Date/Time: Mon Oct 30 09:45:21 CDT 2017
Name: David Corbett
Report Type: Error Report
Opt Subject: Indic categories of U+20F0 COMBINING ASTERISK ABOVE
U+20F0 COMBINING ASTERISK ABOVE has scx={Deva Gran Latn} because it is used as a svara marker. It should also have Indic_Syllabic_Category=Cantillation_Mark and Indic_Positional_Category=Top.
Date/Time: Sun Nov 12 16:22:17 CST 2017
Name: David Corbett
Report Type: Error Report
Opt Subject: Underspecified Soyombo vowel signs
A Soyombo consonant may take multiple vowel signs, all of which have ccc=0 and Indic_Syllabic_Category=Vowel_Dependent. The Unicode Standard does not specify the order. The proposal (L2/15-004R) recommends the order V_sign M_length V_diphthong. The standard should specify this order explicitly, instead of the vague wording in the “Vowels and Diphthongs” section. This goes for Zanabazar Square too.

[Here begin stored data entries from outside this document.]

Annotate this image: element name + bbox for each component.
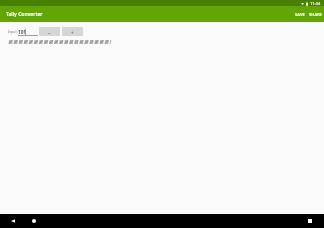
button[interactable]: SAVE (293, 9, 307, 21)
staticText: SHARE (309, 12, 323, 18)
button[interactable]: + (62, 27, 83, 36)
button[interactable]: – (39, 27, 60, 36)
button[interactable]: Home (32, 219, 36, 223)
staticText: SAVE (295, 12, 305, 18)
button[interactable]: Back (11, 219, 15, 223)
staticText: 101 (18, 29, 26, 35)
staticText: + (71, 30, 74, 36)
staticText: – (48, 30, 51, 36)
staticText: Tally Converter (6, 11, 43, 18)
staticText: 11:34 (310, 1, 321, 6)
button[interactable]: SHARE (307, 9, 324, 21)
button[interactable]: Input number (18, 28, 38, 36)
staticText: Input (8, 29, 17, 34)
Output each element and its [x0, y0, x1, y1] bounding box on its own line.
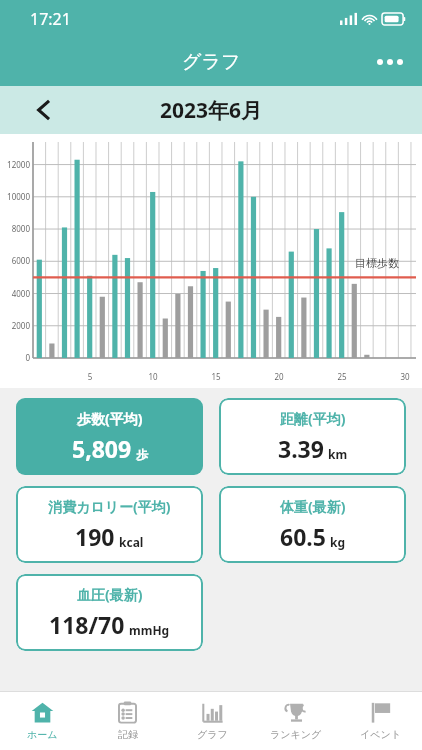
staticText: 0 [0, 352, 30, 363]
staticText: 目標歩数 [355, 256, 399, 270]
button[interactable]: 歩数(平均) [16, 398, 203, 475]
button[interactable]: イベント [338, 692, 422, 750]
button[interactable]: 距離(平均) [219, 398, 406, 475]
button[interactable]: More options [366, 38, 414, 86]
staticText: 60.5 [280, 521, 326, 552]
button[interactable]: グラフ [170, 692, 254, 750]
staticText: イベント [360, 728, 401, 741]
button[interactable]: 記録 [85, 692, 170, 750]
staticText: ホーム [27, 728, 58, 741]
staticText: 3.39 [278, 433, 324, 464]
staticText: 118/70 [49, 609, 125, 640]
staticText: 5 [82, 371, 98, 382]
staticText: グラフ [197, 728, 228, 741]
staticText: 消費カロリー(平均) [48, 497, 171, 516]
staticText: 25 [334, 371, 350, 382]
staticText: km [328, 446, 348, 462]
staticText: 6000 [0, 255, 30, 266]
staticText: 10 [145, 371, 161, 382]
button[interactable]: ホーム [0, 692, 85, 750]
staticText: 2000 [0, 320, 30, 331]
staticText: 歩数(平均) [77, 409, 143, 428]
staticText: 歩 [136, 447, 148, 462]
staticText: 30 [397, 371, 413, 382]
staticText: mmHg [129, 622, 170, 638]
staticText: 20 [271, 371, 287, 382]
staticText: 血圧(最新) [77, 585, 143, 604]
button[interactable]: 体重(最新) [219, 486, 406, 563]
staticText: 15 [208, 371, 224, 382]
staticText: 体重(最新) [280, 497, 346, 516]
staticText: 8000 [0, 223, 30, 234]
staticText: 17:21 [30, 8, 71, 30]
staticText: グラフ [182, 50, 241, 74]
staticText: 10000 [0, 191, 30, 202]
staticText: 5,809 [72, 433, 132, 464]
staticText: ランキング [270, 728, 322, 741]
button[interactable]: 消費カロリー(平均) [16, 486, 203, 563]
button[interactable]: ランキング [254, 692, 338, 750]
button[interactable]: Previous month [22, 88, 66, 132]
staticText: 記録 [118, 728, 138, 741]
staticText: kg [330, 534, 346, 550]
staticText: 12000 [0, 159, 30, 170]
staticText: 2023年6月 [160, 96, 263, 125]
staticText: kcal [119, 534, 144, 550]
staticText: 190 [75, 521, 115, 552]
staticText: 4000 [0, 288, 30, 299]
button[interactable]: 血圧(最新) [16, 574, 203, 651]
staticText: 距離(平均) [280, 409, 346, 428]
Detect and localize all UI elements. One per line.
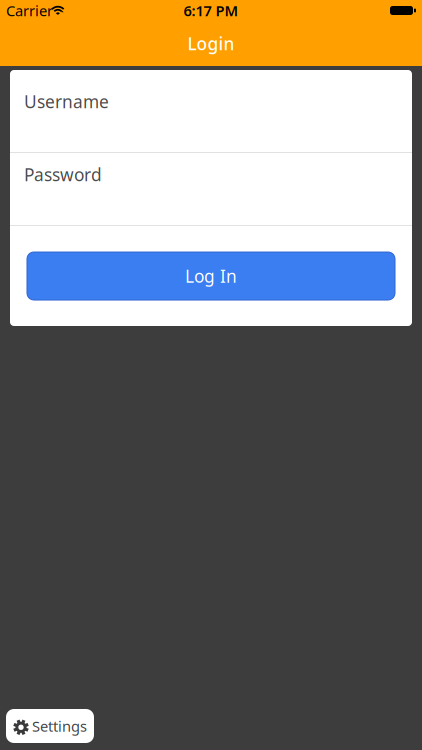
staticText: 6:17 PM [184,1,238,20]
button[interactable]: Settings [6,709,94,743]
staticText: Carrier [6,1,53,20]
staticText: Settings [32,716,87,736]
staticText: Username [24,90,109,113]
button[interactable]: Log In [27,252,395,300]
button[interactable]: Password [10,153,412,225]
staticText: Log In [185,264,237,288]
staticText: Password [24,163,102,186]
staticText: Login [188,32,234,55]
button[interactable]: Username [10,70,412,152]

Date/Time: Mon Nov 13 13:42:08 CST 2017
Name: David Corbett
Report Type: Error Report
Opt Subject: Typo in the section on Kayah Li
In the Kayah Li section, two of the vowels are written ⟨o’⟩ and ⟨u’⟩. They should be ⟨ơ⟩ and ⟨ư⟩.
Date/Time: Sun Nov 19 11:52:38 CST 2017
Name: David Corbett
Report Type: Error Report
Opt Subject: Indic_Syllabic_Category of U+0C80
According to L2/14-153, U+0C80 KANNADA SIGN SPACING CANDRABINDU can be followed by U+0C82 KANNADA SIGN ANUSVARA, so its Indic_Syllabic_Category should be Bindu.

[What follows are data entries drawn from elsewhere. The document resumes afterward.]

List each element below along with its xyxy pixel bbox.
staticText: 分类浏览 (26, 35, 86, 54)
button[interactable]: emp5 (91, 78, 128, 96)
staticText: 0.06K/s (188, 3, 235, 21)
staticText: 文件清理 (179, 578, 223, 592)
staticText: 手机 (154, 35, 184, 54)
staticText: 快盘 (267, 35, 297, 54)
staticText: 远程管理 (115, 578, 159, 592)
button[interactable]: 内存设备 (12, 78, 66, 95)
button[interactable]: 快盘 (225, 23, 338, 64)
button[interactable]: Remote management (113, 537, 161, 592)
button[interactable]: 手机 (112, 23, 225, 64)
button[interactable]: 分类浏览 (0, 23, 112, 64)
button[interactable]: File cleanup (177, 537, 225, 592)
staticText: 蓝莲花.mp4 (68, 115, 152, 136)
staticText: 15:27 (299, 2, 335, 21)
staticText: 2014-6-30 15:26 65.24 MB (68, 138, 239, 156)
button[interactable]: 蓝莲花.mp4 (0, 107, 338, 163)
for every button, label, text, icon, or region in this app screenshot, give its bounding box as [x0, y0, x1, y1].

Date/Time: Sun Nov 19 12:30:42 CST 2017
Name: David Corbett
Report Type: Error Report
Opt Subject: Script_Extensions of U+1CF2 VEDIC SIGN ARDHAVISARGA
According to L2/11-175R, U+1CF2 VEDIC SIGN ARDHAVISARGA is used in Tirhuta, so its Script_Extensions should include Tirhuta.
Date/Time: Sun Nov 19 12:45:32 CST 2017
Name: David Corbett
Report Type: Error Report
Opt Subject: Typo in the Meetei Mayek Extensions chart
The header for Meetei Mayek Extensions includes the word “Manupuri”, which should be “Manipuri”.
Date/Time: Sun Nov 19 13:47:08 CST 2017
Name: David Corbett
Report Type: Error Report
Opt Subject: Unspecified order of Meetei Mayek vowel signs
The Unicode Standard 10.0, chapter 13, page 541 says that in a Meetei Mayek abbreviation, a consonant may have multiple vowel signs. The order of the vowel signs is not specified. Is it pronunciation order or visual left–top–bottom–right order? That section also says that “[i]n such cases, the vowel matra may occur at the end of a word”, implying that in other cases, the vowel matra may not occur at the end of a word, which is not true.
Date/Time: Tue Nov 21 13:47:38 CST 2017
Name: David Corbett
Report Type: Error Report
Opt Subject: Indic_Syllabic_Category of U+A8B4 SAURASHTRA CONSONANT SIGN HAARU
U+A8B4 SAURASHTRA CONSONANT SIGN HAARU is a modifier letter, kind of like a spacing nukta. It can be followed by a vowel sign or virama. Therefore, its Indic_Syllabic_Category should not be Consonant_Final. I suggest Consonant_Medial, although that may not be the best choice as it is not a consonant per se.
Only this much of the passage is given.